All the same, he was surprised by their destination. He had not expected them to spend the night in Helstrow. He would welcome a night in a real bed stuffed with straw, true, but he was more interested in getting to Ness as quickly as possible. He and Cythera would never be alone together again until they were back home, after all. “An inn?” he asked. “Must we spend the night here? I thought we had only to turn Balint over to the local constable and then be on our way again.”
Croy leaned backward, stretching the muscles of his back. “We need to make sure she receives justice from the king’s own chief magistrate. It may be many days before we can gain audience with him.”
“Days? How many days?” Malden demanded. “Two? Three? As many as a sennight?”
Cythera reached over and brushed road dust off his shoulders. She gave him a knowing look. “Are you in such a hurry to return to Ness? What’s there, waiting for you?”

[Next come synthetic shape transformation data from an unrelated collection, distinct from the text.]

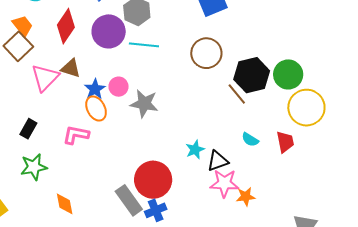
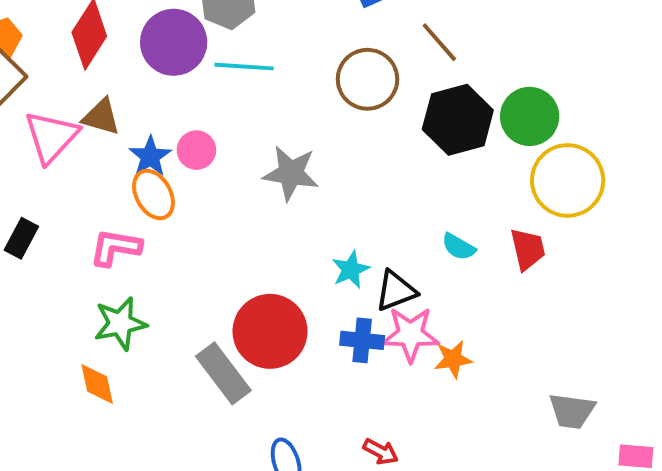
brown line: (237, 94) -> (439, 42), moved
gray star: (144, 104) -> (291, 173), moved
green star: (34, 167) -> (120, 323), moved
blue cross: (156, 210) -> (362, 340), moved, turned 30

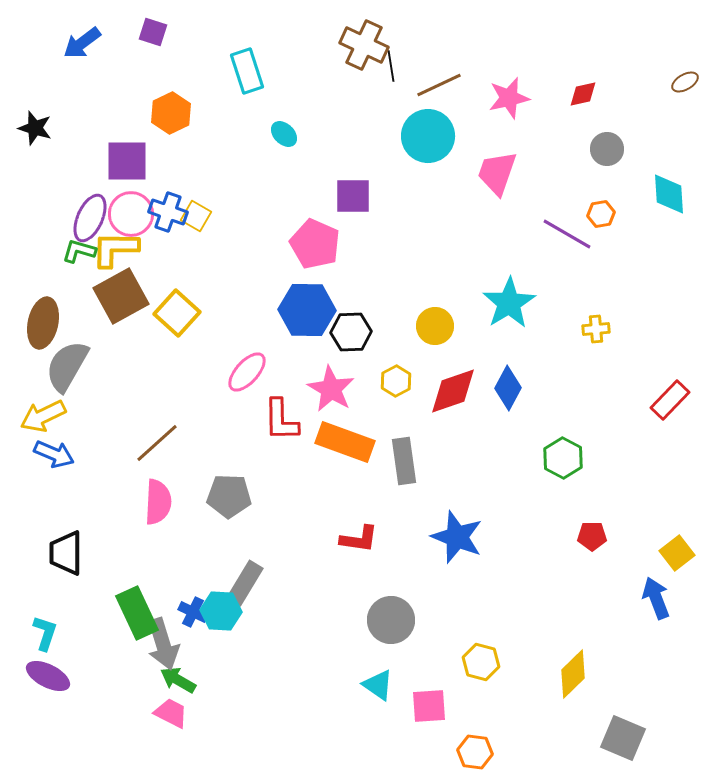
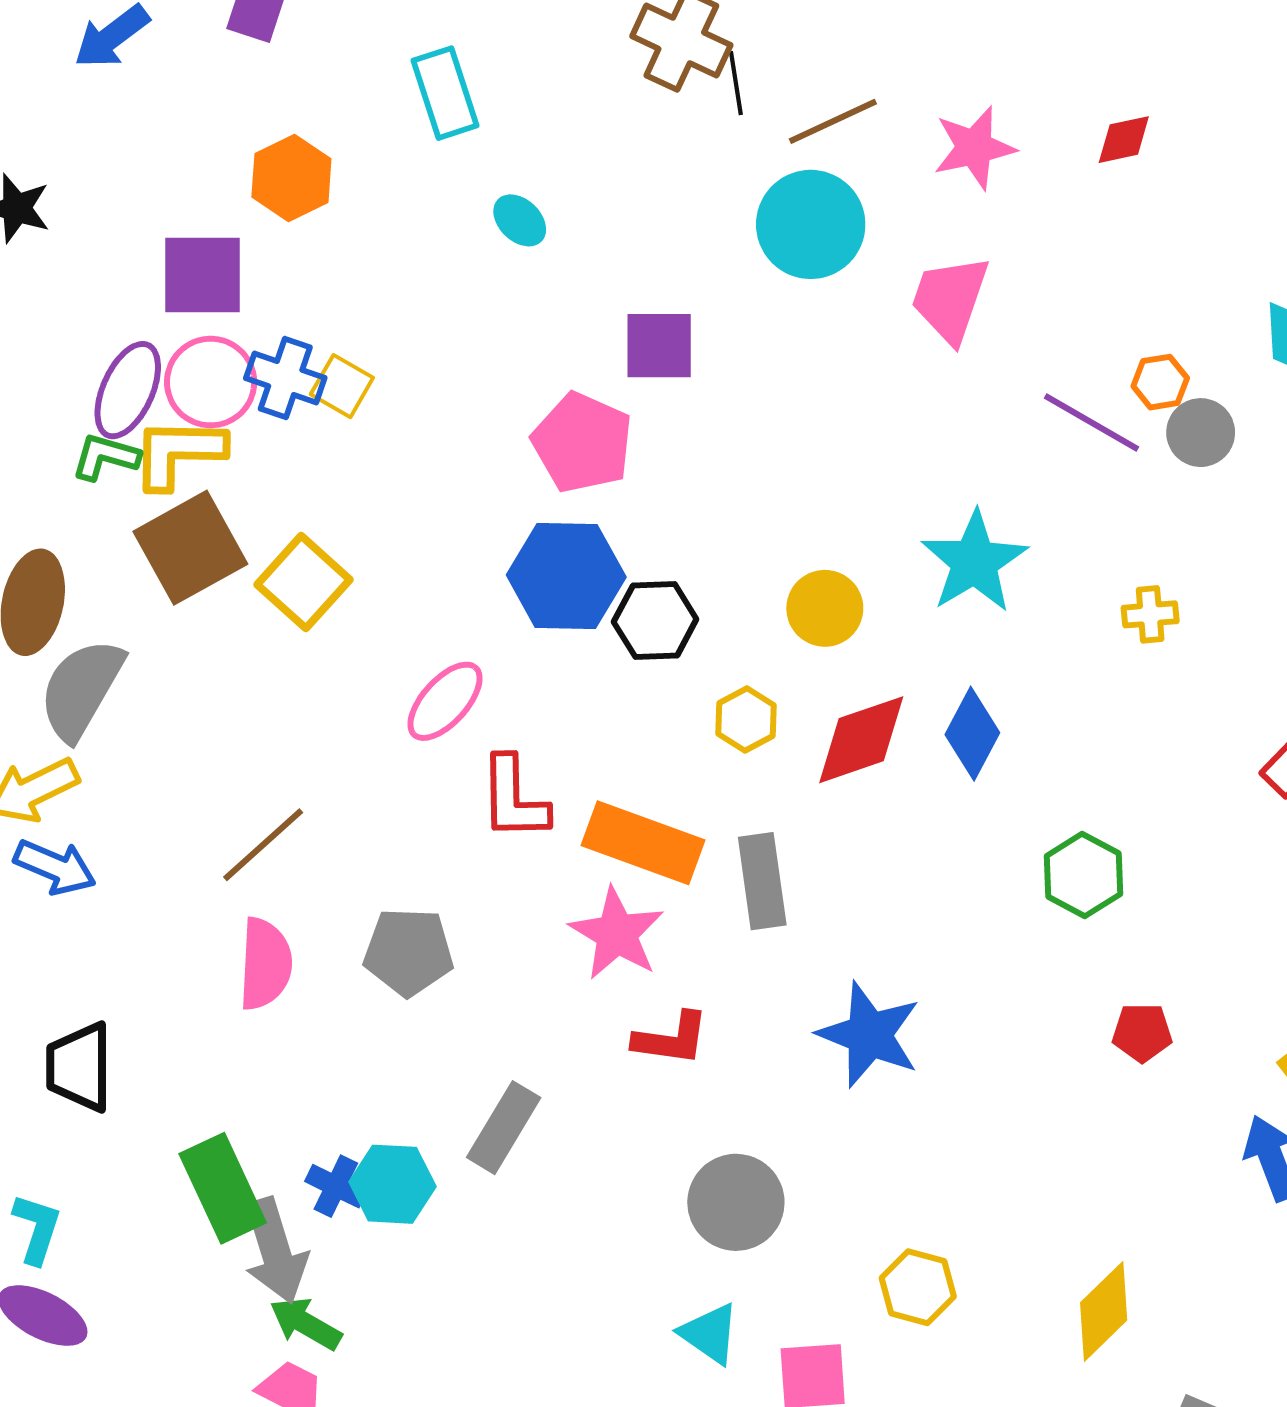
gray circle: (607, 149) -> (1201, 433), moved
pink star: (331, 389) -> (617, 934), moved
gray rectangle: (245, 583) -> (504, 1128), moved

Malden said nothing, and kept his face carefully still. She was teasing him-after all, she knew exactly why he longed to be back in Ness, where all secrets could be revealed. Yet he had another good reason to return home as quickly as possible. He could not help but reach up to the front of his jerkin and touch a piece of parchment folded carefully and held next to his heart. The others did not need to know what was written there, or the betrayal it tokened. The message on the parchment must remain his alone, for now.